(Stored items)

[Start of section]

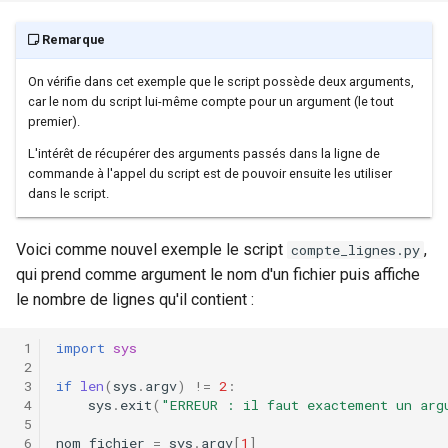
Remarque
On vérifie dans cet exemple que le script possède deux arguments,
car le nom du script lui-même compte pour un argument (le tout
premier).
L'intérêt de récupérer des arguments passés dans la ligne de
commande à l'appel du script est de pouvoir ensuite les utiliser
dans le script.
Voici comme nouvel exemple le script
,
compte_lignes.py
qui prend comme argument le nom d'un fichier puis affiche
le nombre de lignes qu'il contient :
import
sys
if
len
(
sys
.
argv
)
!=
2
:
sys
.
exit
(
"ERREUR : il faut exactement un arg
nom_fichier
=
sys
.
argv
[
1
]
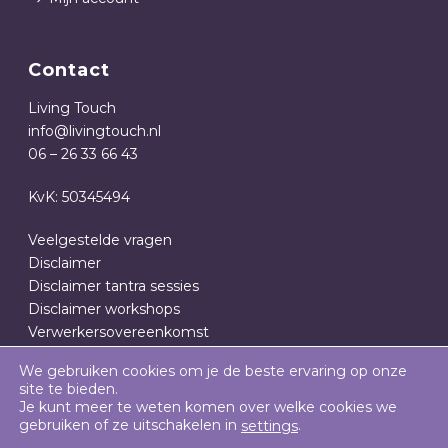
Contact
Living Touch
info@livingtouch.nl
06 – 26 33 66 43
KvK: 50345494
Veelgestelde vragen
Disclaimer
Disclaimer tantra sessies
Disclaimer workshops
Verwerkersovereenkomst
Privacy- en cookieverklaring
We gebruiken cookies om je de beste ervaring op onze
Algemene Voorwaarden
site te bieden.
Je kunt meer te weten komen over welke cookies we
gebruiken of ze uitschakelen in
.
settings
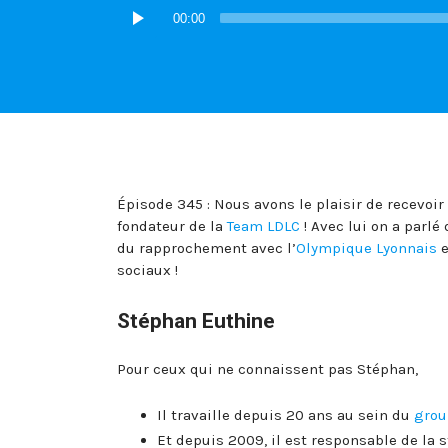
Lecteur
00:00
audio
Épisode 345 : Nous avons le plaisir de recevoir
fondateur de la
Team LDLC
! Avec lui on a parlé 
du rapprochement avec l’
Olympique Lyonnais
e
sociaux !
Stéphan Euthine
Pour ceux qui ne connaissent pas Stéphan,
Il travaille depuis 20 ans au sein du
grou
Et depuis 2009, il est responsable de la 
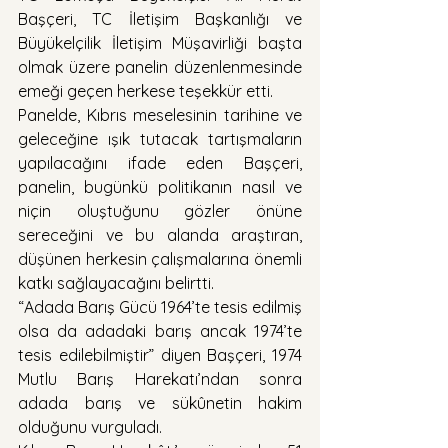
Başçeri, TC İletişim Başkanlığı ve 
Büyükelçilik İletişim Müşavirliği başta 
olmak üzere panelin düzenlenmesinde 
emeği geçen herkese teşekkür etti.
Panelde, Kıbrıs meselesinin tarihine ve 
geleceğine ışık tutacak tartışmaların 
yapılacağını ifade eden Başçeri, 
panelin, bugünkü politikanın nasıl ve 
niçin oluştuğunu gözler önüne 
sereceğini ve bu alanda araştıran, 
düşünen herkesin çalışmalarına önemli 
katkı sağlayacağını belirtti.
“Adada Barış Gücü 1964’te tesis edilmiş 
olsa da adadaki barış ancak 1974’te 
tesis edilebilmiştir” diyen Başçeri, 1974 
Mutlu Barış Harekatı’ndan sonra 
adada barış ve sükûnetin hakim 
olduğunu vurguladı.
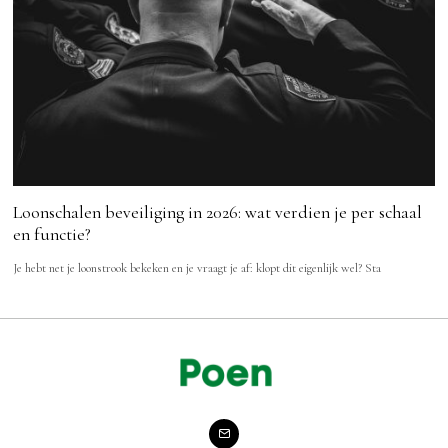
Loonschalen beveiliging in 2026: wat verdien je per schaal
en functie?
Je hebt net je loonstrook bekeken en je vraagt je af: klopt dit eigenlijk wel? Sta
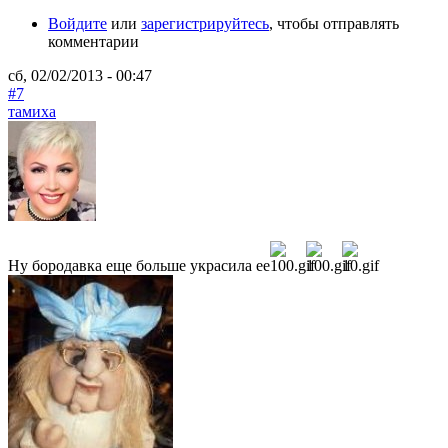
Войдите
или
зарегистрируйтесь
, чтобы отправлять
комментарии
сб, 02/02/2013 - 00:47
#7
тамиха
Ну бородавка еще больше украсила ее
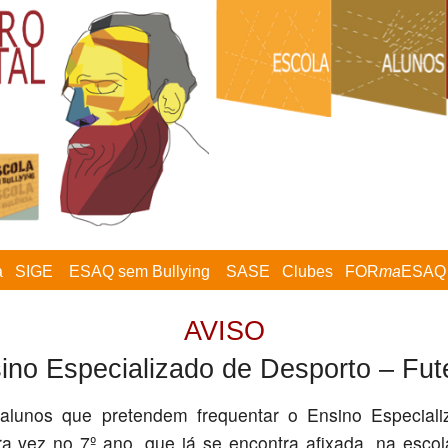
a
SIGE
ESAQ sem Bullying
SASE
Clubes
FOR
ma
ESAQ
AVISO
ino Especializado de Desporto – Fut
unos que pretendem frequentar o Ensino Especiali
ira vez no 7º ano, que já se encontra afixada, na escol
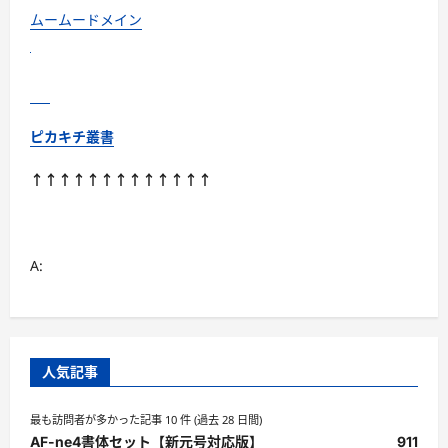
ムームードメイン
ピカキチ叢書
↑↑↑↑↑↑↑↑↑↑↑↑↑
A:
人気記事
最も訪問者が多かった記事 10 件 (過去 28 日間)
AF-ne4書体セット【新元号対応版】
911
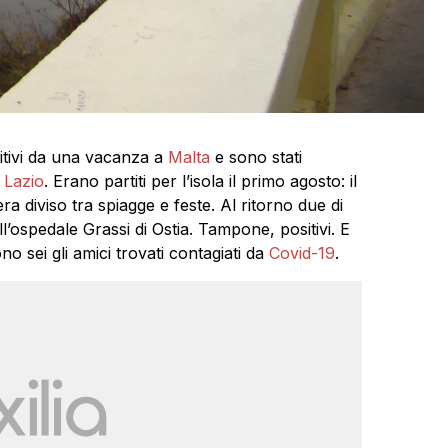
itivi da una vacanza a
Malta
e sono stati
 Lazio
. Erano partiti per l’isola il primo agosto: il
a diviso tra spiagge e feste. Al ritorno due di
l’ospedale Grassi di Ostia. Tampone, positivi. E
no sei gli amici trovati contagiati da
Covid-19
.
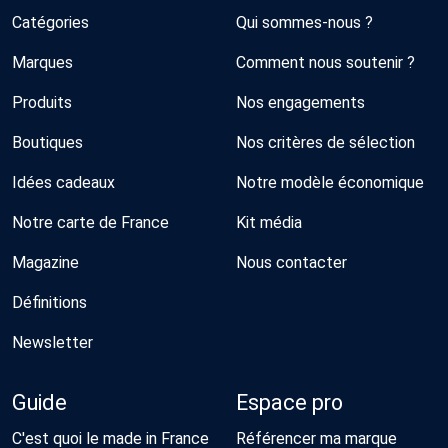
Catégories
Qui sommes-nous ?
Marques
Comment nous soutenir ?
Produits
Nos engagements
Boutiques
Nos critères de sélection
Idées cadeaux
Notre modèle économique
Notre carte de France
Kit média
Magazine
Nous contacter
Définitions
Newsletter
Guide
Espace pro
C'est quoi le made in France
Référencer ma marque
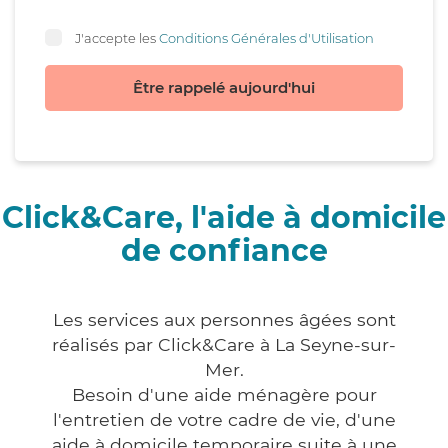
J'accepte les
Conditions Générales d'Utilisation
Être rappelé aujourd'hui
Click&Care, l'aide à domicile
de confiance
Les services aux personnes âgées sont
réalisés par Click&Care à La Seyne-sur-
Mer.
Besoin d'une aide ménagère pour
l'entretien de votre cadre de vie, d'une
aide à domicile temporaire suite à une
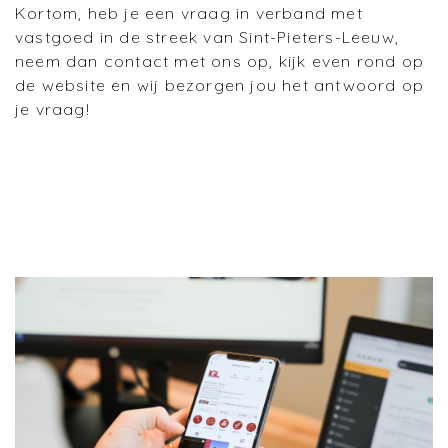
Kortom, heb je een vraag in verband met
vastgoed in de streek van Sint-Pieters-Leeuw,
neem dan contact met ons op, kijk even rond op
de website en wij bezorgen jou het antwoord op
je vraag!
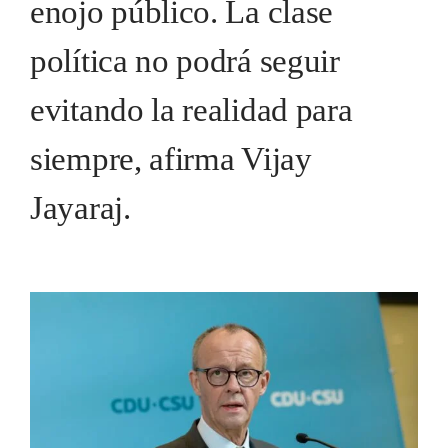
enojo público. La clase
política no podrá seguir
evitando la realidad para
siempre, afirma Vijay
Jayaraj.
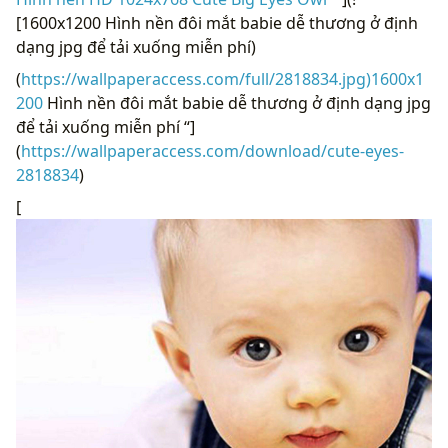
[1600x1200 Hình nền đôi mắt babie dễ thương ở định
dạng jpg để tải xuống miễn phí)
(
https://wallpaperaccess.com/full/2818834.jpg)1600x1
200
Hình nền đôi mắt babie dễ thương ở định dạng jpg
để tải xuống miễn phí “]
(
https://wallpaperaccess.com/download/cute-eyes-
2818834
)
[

[End of section]

### TASK STATEMENT
Tell how many lines in the data contain the word "định", answering with that number and no other text.

### TASK ANSWER
2